First published corresponds to when the trial was first made public on the Registry after being reviewed.

Last updated
December 04, 2025, 6:10 AM EST

Last updated is the most recent time when changes to the trial's registration were published.

Locations

There is information in this trial unavailable to the public. Use the button below to request access.

Request Information

Primary Investigator

Affiliation
University of Kent

Other Primary Investigator(s)

Additional Trial Information

Status
In development
Start date
2025-10-26
End date
2026-08-31
Secondary IDs
Prior work
This trial does not extend or rely on any prior RCTs.
Abstract
When cognitive limitations prevent individuals from considering all available options, their choices may deviate from preference maximization. We introduce a framework incorporating choice procedures in which individuals consider at least two options. We show that choices under sequential elimination (whereby options are eliminated one by one until only one survives) are consistent with preference maximization, whereas choices under the direct procedure (whereby an option is selected directly from menus) may not be. Accordingly, we conduct a randomized controlled experiment with risky decision problems to test whether sequential elimination improves choice consistency relative to the direct procedure among participants with lower cognitive ability. To isolate the attentional mechanism, we examine the effect of sequential elimination among participants with higher attentional deficits. Moreover, we investigate whether the improvement attributable to sequential elimination persists compared to a minimum-time treatment (which imposes a minimum response time), and we analyze elimination patterns.
External Link(s)

Registration Citation

Citation
Guan, Rui. 2025. "Economic Rationality under Cognitive Limitations: The Effect of Sequential Elimination." AEA RCT Registry. December 04. https://doi.org/10.1257/rct.16087-2.0
Experimental Details

Interventions

Intervention(s)
Participants are randomly assigned to one of three treatments, each distinguished by the choice procedure used in the first part of the experiment.
Intervention Start Date
2025-12-08
Intervention End Date
2026-01-31

Primary Outcomes

Primary Outcomes (end points)
Choice consistency
Primary Outcomes (explanation)
Our principal measure of economic rationality is choice consistency, defined as a binary variable equal to 1 if a participant’s choices satisfy the Generalized Axiom of Revealed Preference (GARP), a necessary and sufficient condition for consistency with preference maximization (Afriat, 1967; Varian, 1982). Guided by our theoretical framework, we pre-register the following hypothesis:

Hypothesis 1: Sequential elimination improves choice consistency relative to the direct procedure among individuals with cognitive limitations.

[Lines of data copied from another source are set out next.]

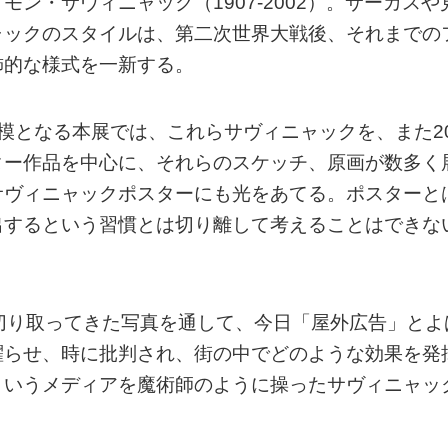
ン・サヴィニャック（1907-2002）。サーカスや
ャックのスタイルは、第二次世界大戦後、それまでの
飾的な様式を一新する。
模となる本展では、これらサヴィニャックを、また2
ター作品を中心に、それらのスケッチ、原画が数多く
サヴィニャックポスターにも光をあてる。ポスターと
出するという習慣とは切り離して考えることはできな
切り取ってきた写真を通して、今日「屋外広告」とよ
躍らせ、時に批判され、街の中でどのような効果を発
というメディアを魔術師のように操ったサヴィニャッ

We test this hypothesis by contrasting Sequential Elimination and the Direct Procedure treatments among low-IQ participants (those scoring at or below the sample median), who serve as our primary proxy for individuals with cognitive limitations. To capture the extent of deviations from rationality, we pre-register the Houtman–Maks Index (HMI, Houtman and Maks, 1985) as a discrete metric. The HMI is defined as the minimum number of choices that must be removed to achieve consistency, with removed choices typically interpreted as mistakes. As robustness measures, we employ the number of GARP violations and stricter variants of these measures that impose first-order stochastic dominance (FSD). These measures offer complementary assessments of sequential elimination, varying in stringency and granularity. The Supplementary Materials report the minimum detectable effects for all measures, providing a comprehensive account of design sensitivity.

References:
Afriat, Sidney N. 1967. “The Construction of Utility Functions from Expenditure Data.” International Economic Review 8 (1): 67–77.
Houtman, Martijn, and Julian Maks. 1985. “Determining All Maximal Data Subsets Consistent with Revealed Preference.” Kwantitatieve Methoden 19 (1): 89–104.
Varian, Hal R. 1982. “The Nonparametric Approach to Demand Analysis.” Econometrica 50 (4): 945–973.

Secondary Outcomes

Secondary Outcomes (end points)
Effects by attentional deficits (mechanism); response time and deliberation time; elimination behavior.
Secondary Outcomes (explanation)
To isolate the underlying mechanism, we examine whether Sequential Elimination improves economic rationality (as captured by choice consistency and the HMI) relative to the Direct Procedure among participants with higher attentional deficits (those scoring at or above the sample median on the ASRS inattention subscale), as our secondary proxy for cognitive limitations.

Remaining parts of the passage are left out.